Священник поднялся, поблагодарил Никиту, перекрестил его тремя перстами и, тяжко ступая, вышел.

Несколько дней Никита размышлял над услышанным. Вспоминал каждое слово Иосифа, прикидывал – прав ли он? И через неделю, окончив прием, сразу направился в храм, благо – идти было не очень далеко.

Долго беседовали они в небольшой комнате за алтарем. Никита ушел успокоенным, а через неделю снова пошел в храм. И как-то эти беседы вскоре вошли у него в привычку, раз в неделю он обязательно наведывался к Иосифу.

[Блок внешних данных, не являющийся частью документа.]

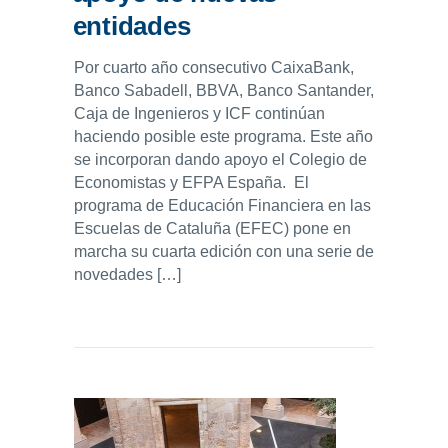
entidades
Por cuarto año consecutivo CaixaBank,
Banco Sabadell, BBVA, Banco Santander,
Caja de Ingenieros y ICF continúan
haciendo posible este programa. Este año
se incorporan dando apoyo el Colegio de
Economistas y EFPA España. El
programa de Educación Financiera en las
Escuelas de Cataluña (EFEC) pone en
marcha su cuarta edición con una serie de
novedades […]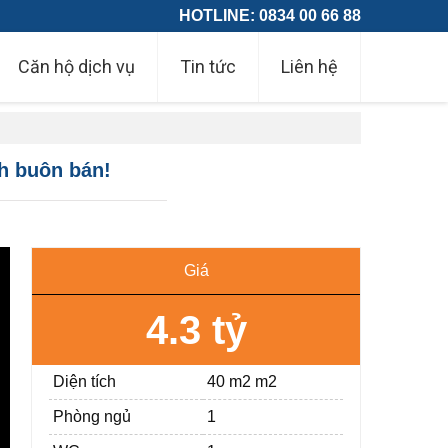
HOTLINE: 0834 00 66 88
Căn hộ dịch vụ
Tin tức
Liên hệ
h buôn bán!
Giá
4.3 tỷ
Diện tích
40 m2 m2
Phòng ngủ
1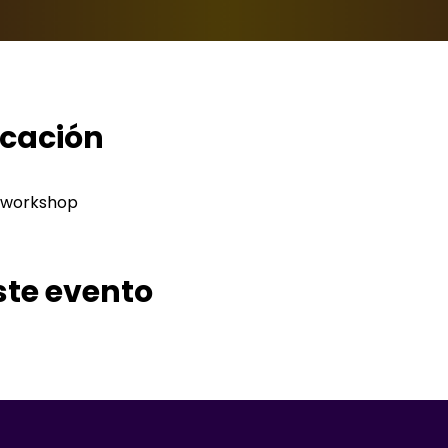
icación
iworkshop
ste evento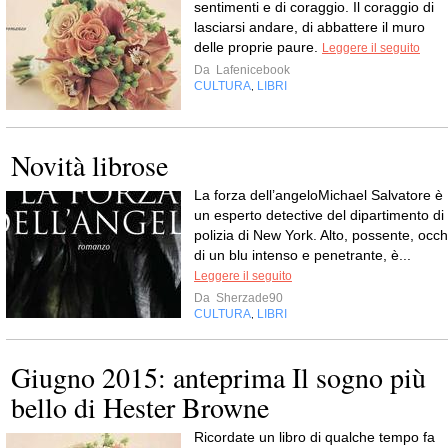
sentimenti e di coraggio. Il coraggio di
lasciarsi andare, di abbattere il muro
delle proprie paure.
Leggere il seguito
Da
Lafenicebook
CULTURA
LIBRI
,
Novità librose
La forza dell’angeloMichael Salvatore è
un esperto detective del dipartimento di
polizia di New York. Alto, possente, occh
di un blu intenso e penetrante, è...
Leggere il seguito
Da
Sherzade90
CULTURA
LIBRI
,
Giugno 2015: anteprima Il sogno più
bello di Hester Browne
Ricordate un libro di qualche tempo fa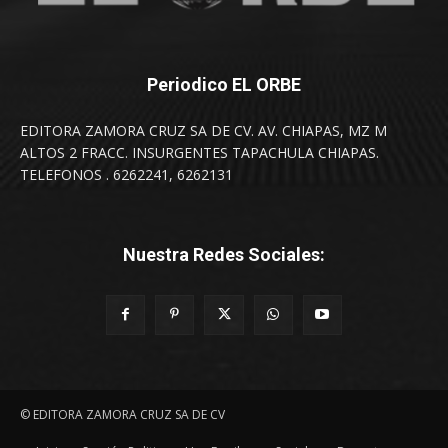
Periodico EL ORBE
EDITORA ZAMORA CRUZ SA DE CV. AV. CHIAPAS, MZ M
ALTOS 2 FRACC. INSURGENTES TAPACHULA CHIAPAS.
TELEFONOS . 6262241, 6262131
Nuestra Redes Sociales:
© EDITORA ZAMORA CRUZ SA DE CV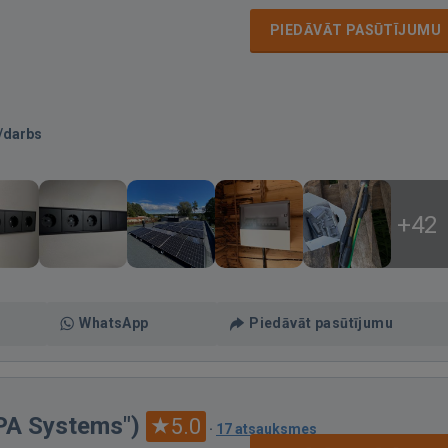
PIEDĀVĀT PASŪTĪJUMU
/darbs
+42
WhatsApp
Piedāvāt pasūtījumu
APA Systems")
5.0
·
17 atsauksmes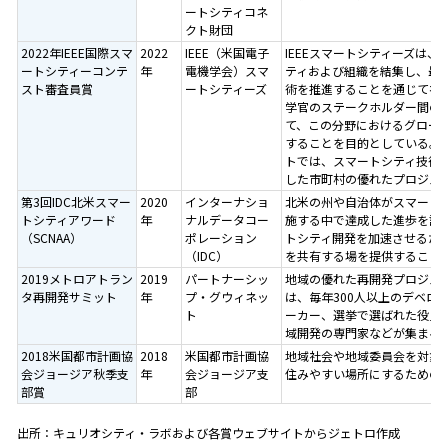
ートシティコネ
クト財団
2022年IEEE国際スマ
2022
IEEE（米国電子
IEEEスマートシティーズは、
ートシティーコンテ
年
電機学会）スマ
ティおよび組織を結集し、最
スト審査員賞
ートシティーズ
術を推進することを通じて社
学官のステークホルダー間の
て、この分野におけるグロー
することを目的としている。
トでは、スマートシティ技術
した市町村の優れたプロジェ
第3回IDC北米スマー
2020
インターナショ
北米の州や自治体がスマート
トシティアワード
年
ナルデータコー
施する中で達成した進歩を評
（SCNAA）
ポレーション
トシティ開発を加速させるた
（IDC）
を共有する場を提供すること
2019メトロアトラン
2019
パートナーシッ
地域の優れた再開発プロジェ
タ再開発サミット
年
プ・グウィネッ
は、毎年300人以上のデベロ
ト
ーカー、選挙で選ばれた役員
域開発の専門家などが集まる
2018米国都市計画協
2018
米国都市計画協
地域社会や地域委員会を対象
会ジョージア秋季支
年
会ジョージア支
住みやすい場所にするための
部賞
部
出所：キュリオシティ・ラボおよび各賞ウェブサイトからジェトロ作成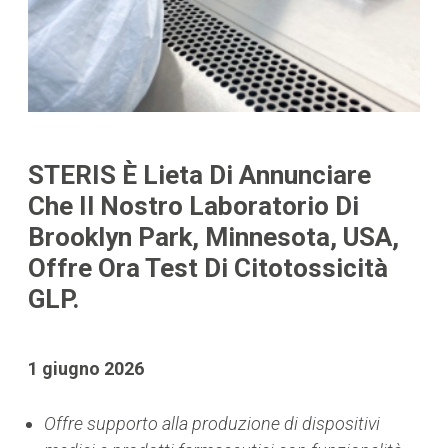
STERIS È Lieta Di Annunciare
Che Il Nostro Laboratorio Di
Brooklyn Park, Minnesota, USA,
Offre Ora Test Di Citotossicità
GLP.
1 giugno 2026
Offre supporto alla produzione di dispositivi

Беседы приносили обоюдную пользу, священник узнавал много нового, даже заимствовал кое-то. И уже весной Иосиф спросил:

– Успокоилась ли твоя душа, Никита?

– Вроде бы, но все равно иногда мысли о монастыре посещают.

Иосиф хмыкнул:

– Вот что, Никита, человечий сын. Есть у меня дальний родственник, настоятель Свято-Преображенского монастыря, что в Астрахани. Монастырь небольшой, шестьдесят иноков всего. Коли не передумал – напишу я настоятелю Михаилу письмо. Езжай, побудь послушником. Лето на носу, путешествовать сподручно будет. Постриг принять никто тебя принуждать не будет. Наложат послушание, будешь жить монашеской жизнью. Понравится, поймешь, что твое это, – пострижешься. А нет – вернешься назад. Лекарню за собой оставь. Разрушать налаженное легко и просто, восстановить иногда невозможно. А так – будет, к чему вернуться.